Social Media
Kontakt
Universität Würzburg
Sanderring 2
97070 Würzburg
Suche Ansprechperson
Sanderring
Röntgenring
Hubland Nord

===

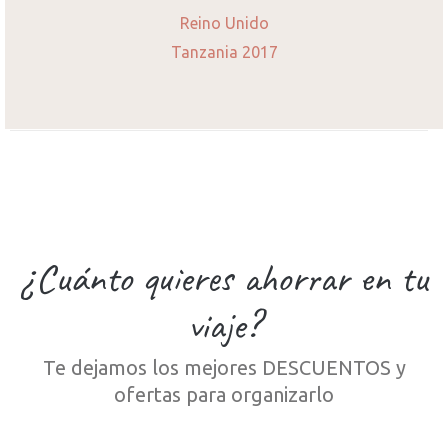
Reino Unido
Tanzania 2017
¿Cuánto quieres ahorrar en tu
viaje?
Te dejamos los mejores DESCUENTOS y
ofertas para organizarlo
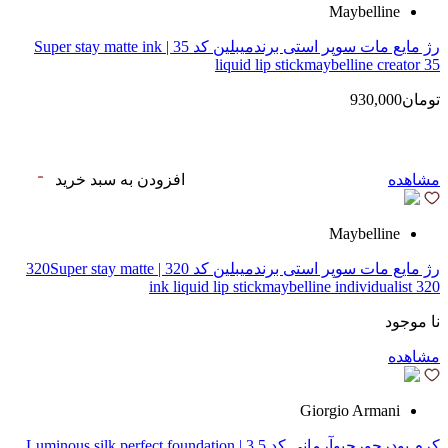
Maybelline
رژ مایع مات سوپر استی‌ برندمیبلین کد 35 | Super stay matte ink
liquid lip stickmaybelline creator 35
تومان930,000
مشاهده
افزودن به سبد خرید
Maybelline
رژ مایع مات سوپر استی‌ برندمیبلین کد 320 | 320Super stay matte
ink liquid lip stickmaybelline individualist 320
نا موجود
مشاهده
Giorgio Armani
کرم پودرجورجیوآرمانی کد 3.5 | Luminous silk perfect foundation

===

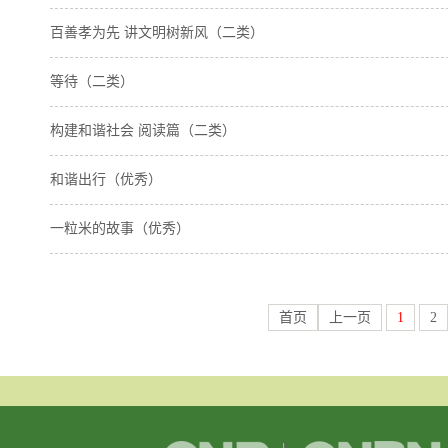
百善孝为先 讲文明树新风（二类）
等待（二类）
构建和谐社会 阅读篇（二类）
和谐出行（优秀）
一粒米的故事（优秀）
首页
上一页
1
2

===

▶ [Try it] There is a run of lines above from the one with "Social Media" to the one with "Hubland Nord"; print exactly that run, both ends included, and nothing else.

▶ [Answer to this task]
Social Media
Kontakt
Universität Würzburg
Sanderring 2
97070 Würzburg
Suche Ansprechperson
Sanderring
Röntgenring
Hubland Nord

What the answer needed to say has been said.